When i'm filling my urn on brew day to mash and boil as I do in the single vessel. Should I be careful not to overly aerate the water or does it not matter before the gran hit's it?

Cheers,
UNT


----------



## Lionman (21/6/17)

It doesnt matter until after fermentation.


----------



## Dae Tripper (21/6/17)

Well you want to aerate the wort for the yeast. 
Anyway you won't have any problems with it in your urn.


----------



## GalBrew (21/6/17)

That is a matter of opinion, there are plenty of people doing everything they can to minimise oxygen pickup in the brew house including adding metabisulfite to their water. Look up then LODO threds. At the very least it's an interesting read. Personally I would try to avoid aerating the water as best I could without going overboard.


----------



## UsernameTaken (21/6/17)

I have been filling my urn with pretty high pressure from the garden hose to get it done quickly and then pre-boiling it the night before brew day.

It's usually around 40c the next morning and takes no time to get up to 72 or so to mash in!


----------



## Lionman (22/6/17)

Heating the water pushes pretty much all the disolved gasses out of solution. A liquids propensity to absorb gas is related to its temp. The hotter it is, the less gas it will retain.

Coupled with the fact yeast needed DO in the wort at pitch, there is no need to worry about it until after fermentation. 

Before this point the wort is usually hot and so has pretty much no DO. 

At pitch the yeast will consume all the DO. 

It's only after/during fermentation DO is a worry, unless your storing unfermented wort at room temperature or cooler for any length of time prior to pitching yeast, in which case DO is probably the least of your worries.


----------



## pnorkle (22/6/17)

Lionman said:


> Heating the water pushes pretty much all the disolved gasses out of solution.

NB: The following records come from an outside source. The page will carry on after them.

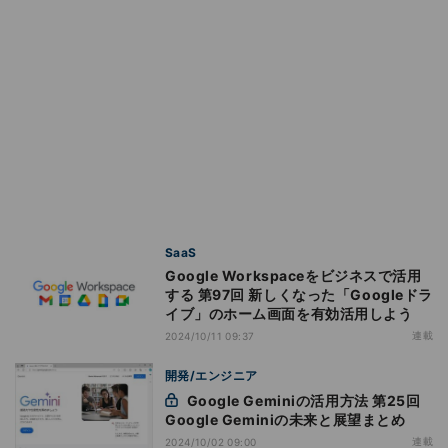
SaaS
Google Workspaceをビジネスで活用
する 第97回 新しくなった「Googleドラ
イブ」のホーム画面を有効活用しよう
連載
2024/10/11 09:37
開発/エンジニア
Google Geminiの活用方法 第25回
Google Geminiの未来と展望まとめ
連載
2024/10/02 09:00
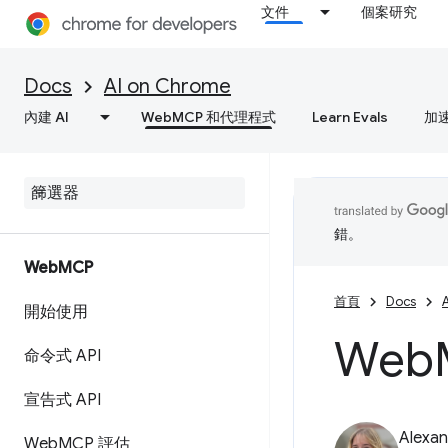
文件
個案研究
Docs
AI on Chrome
內建 AI
WebMCP 和代理程式
Learn Evals
加
錯。
Web
MCP
首頁
Docs
開始使用
Web
命令式 API
宣告式 API
Alexan
Web
MCP 評估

A liquids propensity to absorb gas is related to its temp. The hotter it is, the less gas it will retain.
> 
> Coupled with the fact yeast needed DO in the wort at pitch, there is no need to worry about it until after fermentation.
> 
> ...


Never heard of HSA?


----------



## MHB (22/6/17)

Lionman said:


> It doesnt matter until after fermentation.





Lionman said:


> Heating the water pushes pretty much all the disolved gasses out of solution. A liquids propensity to absorb gas is related to its temp. The hotter it is, the less gas it will retain.
> Coupled with the fact yeast needed DO in the wort at pitch, there is no need to worry about it until after fermentation.
> Before this point the wort is usually hot and so has pretty much no DO.
> At pitch the yeast will consume all the DO.
> It's only after/during fermentation DO is a worry, unless your storing unfermented wort at room temperature or cooler for any length of time prior to pitching yeast, in which case DO is probably the least of your worries.

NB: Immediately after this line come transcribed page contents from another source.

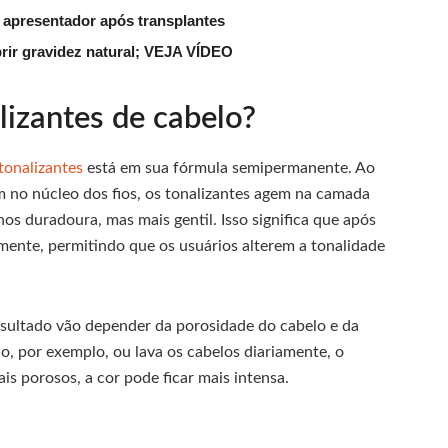
 apresentador após transplantes
rir gravidez natural; VEJA VÍDEO
izantes de cabelo?
tonalizantes
está em sua fórmula semipermanente. Ao
m no núcleo dos fios, os tonalizantes agem na camada
s duradoura, mas mais gentil. Isso significa que após
mente, permitindo que os usuários alterem a tonalidade
esultado vão depender da porosidade do cabelo e da
o, por exemplo, ou lava os cabelos diariamente, o
s porosos, a cor pode ficar mais intensa.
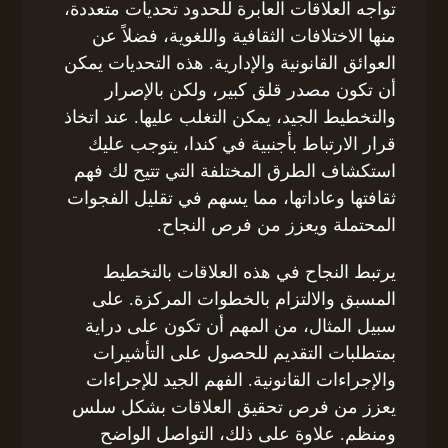
تواجه العلاقات العابرة للحدود تحديات متعددة،
منها الاختلافات الثقافية واللغوية، فضلاً عن
العوائق القانونية والإدارية. هذه التحديات يمكن
أن تكون مصدر قلق كبير، ولكن بالإصرار
والتخطيط الجيد، يمكن التغلب عليها. عند اتخاذ
قرار الارتباط بأجنبية في كندا، يتوجب عليك
استكشاف الطرق المختلفة التي تتيح لك فهم
ثقافتها وعاداتها، مما يسهم في تقليل الفجوات
المحتملة ويعزز من فرص النجاح.
يرتبط النجاح في هذه العلاقات بالتخطيط
المسبق والالتزام بالخطوات المركزة. على
سبيل المثال، من المهم أن تكون على دراية
بمتطلبات التقديم للحصول على التأشيرات
والإجراءات القانونية. الفهم الجيد للإجراءات
يعزز من فرص تحقيق العلاقات بشكل سلس
ومنظم. علاوة على ذلك، التواصل الواضح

As mentioned above HSA is real and clearly occurs before fermentation, although you are right in saying that the amount of dissolved DO goes down as temperature goes up, the rate of reaction also goes up with temperature, so less oxygen will do more harm faster in a hotter environment!
I think GalBrew is making a lot more sense, there are lots of flavour effects more damaging than HSA, that said it makes sense to minimise a known harm, rather than just "pretend" it isn't there.
The other related one being Chlorine/Chloramine, simply tossing a pinch of Metabisulphite or a Campden tablet into your water at the start will fix both at the same time.
Mark


----------



## RobW (22/6/17)

My standard practice is to boil the water the night before then cool overnight and add metabisulphite just before mash in.
That seems to be a simple way to address most of the issues raised here without going to extremes to reduce DO.


----------



## Lionman (22/6/17)

I have heard of HSA but I'm not convinced its an issue for home brewers, especially if you are using typical modern home brewing techniques.

If you LODO for the enjoyment of process refinement or for a particular recipe etc then thats cool, but I dont think its up there with the important factors of producing quality home brew.


----------



## Danscraftbeer (22/6/17)

I cant quote any scientific evidence but there is a theory of anti oxidant use in the mash. As a means to neutralise hot side aeration. Like 2-5g Cinnamon stick crushed and in with the mash. I do this because its natural ingredient and so small you get no cinnamon flavour after all the mash/boil/ferment process, and its not chemical so to speak. Maybe paranoia but that Sodium Metabisulphite offends my senses. God awful stinky stuff but then again when dosages are so tiny it wont flavour follow through.

What are the dosages of say Campden Tablets? Sodium Metabisulphide? I have them but never used it, yet.


----------